A Konventionsfuß ("convention standard", lit.: "convention foot") was a coinage standard established by state treaty, the convention. The first one was between Austria and a number of German states of the Holy Roman Empire in the mid-18th century. This Convention determined that 20 gulden or 10 Speziesthaler (i.e. 1 Thaler = 2 Austrian gulden) be minted from a single Cologne mark of fine silver. Since the Cologne mark weighed approximately 233 g (with regional variants), one gulden had a fine weight of 11.69 g of silver.

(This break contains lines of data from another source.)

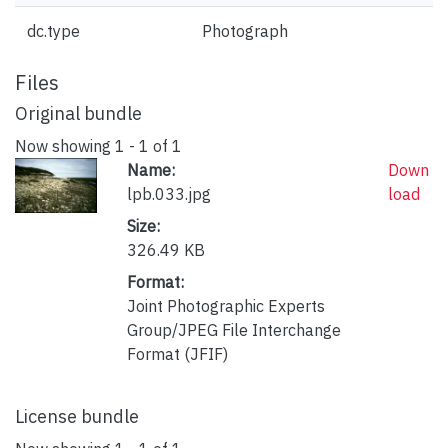
dc.type
Photograph
Files
Original bundle
Now showing
1 - 1 of 1
Name:
Down
lpb.033.jpg
load
Size:
326.49 KB
Format:
Joint Photographic Experts
Group/JPEG File Interchange
Format (JFIF)
License bundle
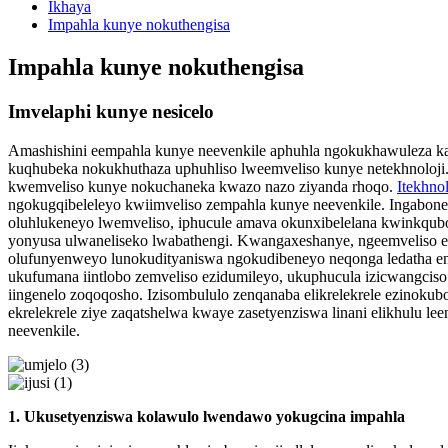
Ikhaya
Impahla kunye nokuthengisa
Impahla kunye nokuthengisa
Imvelaphi kunye nesicelo
Amashishini eempahla kunye neevenkile aphuhla ngokukhawuleza kak
kuqhubeka nokukhuthaza uphuhliso lweemveliso kunye netekhnoloji.
kwemveliso kunye nokuchaneka kwazo nazo ziyanda rhoqo.
Itekhno
ngokugqibeleleyo kwiimveliso zempahla kunye neevenkile. Ingabone
oluhlukeneyo lwemveliso, iphucule amava okunxibelelana kwinkqubo
yonyusa ulwaneliseko lwabathengi. Kwangaxeshanye, ngeemveliso e
olufunyenweyo lunokudityaniswa ngokudibeneyo neqonga ledatha enk
ukufumana iintlobo zemveliso ezidumileyo, ukuphucula izicwangcis
iingenelo zoqoqosho. Izisombululo zenqanaba elikrelekrele ezinoku
ekrelekrele ziye zaqatshelwa kwaye zasetyenziswa linani elikhulu l
neevenkile.
1. Ukusetyenziswa kolawulo lwendawo yokugcina impahla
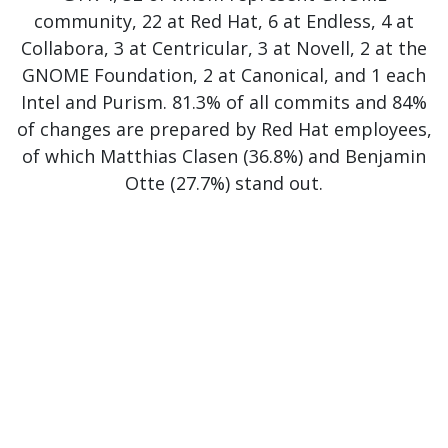
community, 22 at Red Hat, 6 at Endless, 4 at
Collabora, 3 at Centricular, 3 at Novell, 2 at the
GNOME Foundation, 2 at Canonical, and 1 each
Intel and Purism. 81.3% of all commits and 84%
of changes are prepared by Red Hat employees,
of which Matthias Clasen (36.8%) and Benjamin
Otte (27.7%) stand out.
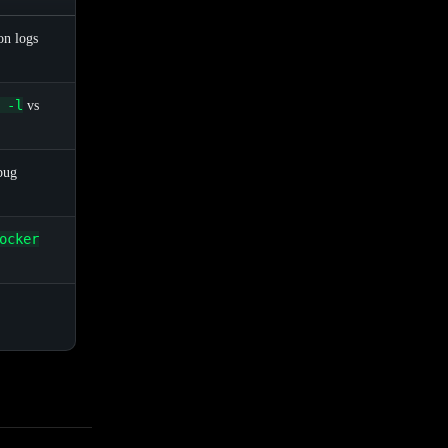
on logs
 -l
vs
bug
ocker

The money minted to this standard was called the Convention thaler (Konventionsthaler) or Convention coin (Konventionsmünze). This designation was retained even after the states that had been party to the Convention, with the exception of Austria, had switched to a different standard.

==History==
Austria had left the Leipzig standard (at 12 thalers or 18 gulden to a fine mark) in 1747 and from July 1748 had initially minted thalers to a standard of 19 gulden 3⅓ kreuzers but, on 7 November 1750, went over to a 20-gulden standard and called the new two-gulden piece, the thaler (Taler). To enlarge and secure its currency area, Austria concluded another treaty convention with Bavaria on 20 September 1753, which also introduced the 20-gulden standard to Bavaria; this has since been called the Convention standard (Konventionsfuß). Saxony and many other German imperial circles and estates also introduced the Convention standard. However, Bavaria withdrew from the treaty before the end of a year and switched to the 24-gulden standard.

The last south German Convention coin was minted in 1838. In Austria, the Convention standard expired in 1857 with the Vienna Minting Treaty, which saw the introduction of the Vereinsthaler of 1½ gulden).